__Task input__
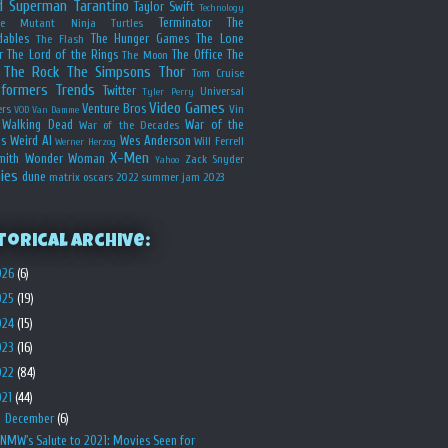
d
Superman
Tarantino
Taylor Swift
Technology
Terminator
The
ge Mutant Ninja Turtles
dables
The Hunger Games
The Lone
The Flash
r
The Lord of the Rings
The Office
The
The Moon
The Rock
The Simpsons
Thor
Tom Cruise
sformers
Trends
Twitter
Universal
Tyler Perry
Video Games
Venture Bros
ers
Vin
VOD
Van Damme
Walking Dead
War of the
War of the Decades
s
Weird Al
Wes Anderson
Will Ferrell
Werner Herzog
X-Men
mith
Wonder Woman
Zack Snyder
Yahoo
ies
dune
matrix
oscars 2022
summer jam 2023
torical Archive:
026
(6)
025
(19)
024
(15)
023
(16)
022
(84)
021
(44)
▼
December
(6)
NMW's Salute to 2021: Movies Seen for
* * *
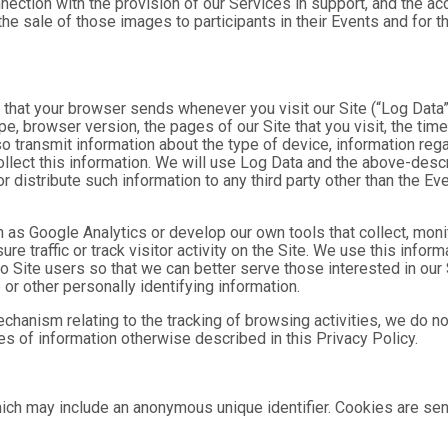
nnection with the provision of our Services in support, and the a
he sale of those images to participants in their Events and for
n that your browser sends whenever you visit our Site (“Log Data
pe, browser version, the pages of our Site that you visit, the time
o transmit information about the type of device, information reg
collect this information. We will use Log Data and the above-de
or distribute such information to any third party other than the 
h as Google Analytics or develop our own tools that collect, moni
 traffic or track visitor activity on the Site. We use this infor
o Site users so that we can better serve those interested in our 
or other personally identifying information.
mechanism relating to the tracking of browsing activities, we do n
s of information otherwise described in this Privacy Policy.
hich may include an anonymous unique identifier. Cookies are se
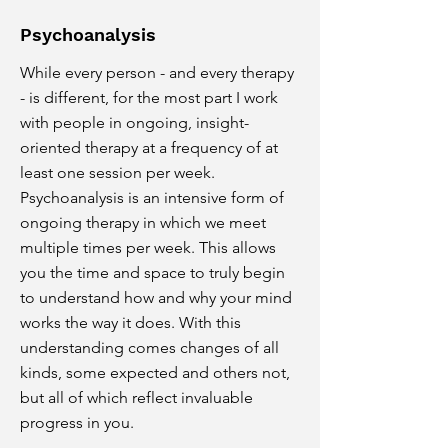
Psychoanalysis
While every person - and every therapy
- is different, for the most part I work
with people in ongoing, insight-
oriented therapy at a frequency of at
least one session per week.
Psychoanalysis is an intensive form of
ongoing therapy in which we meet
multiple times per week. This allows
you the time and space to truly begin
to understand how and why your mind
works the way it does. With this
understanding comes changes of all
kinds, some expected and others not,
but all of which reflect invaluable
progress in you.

__Task brief__
Copy all lines from the material above that hold the word "therapy".

__Expected output__
While every person - and every therapy
oriented therapy at a frequency of at
ongoing therapy in which we meet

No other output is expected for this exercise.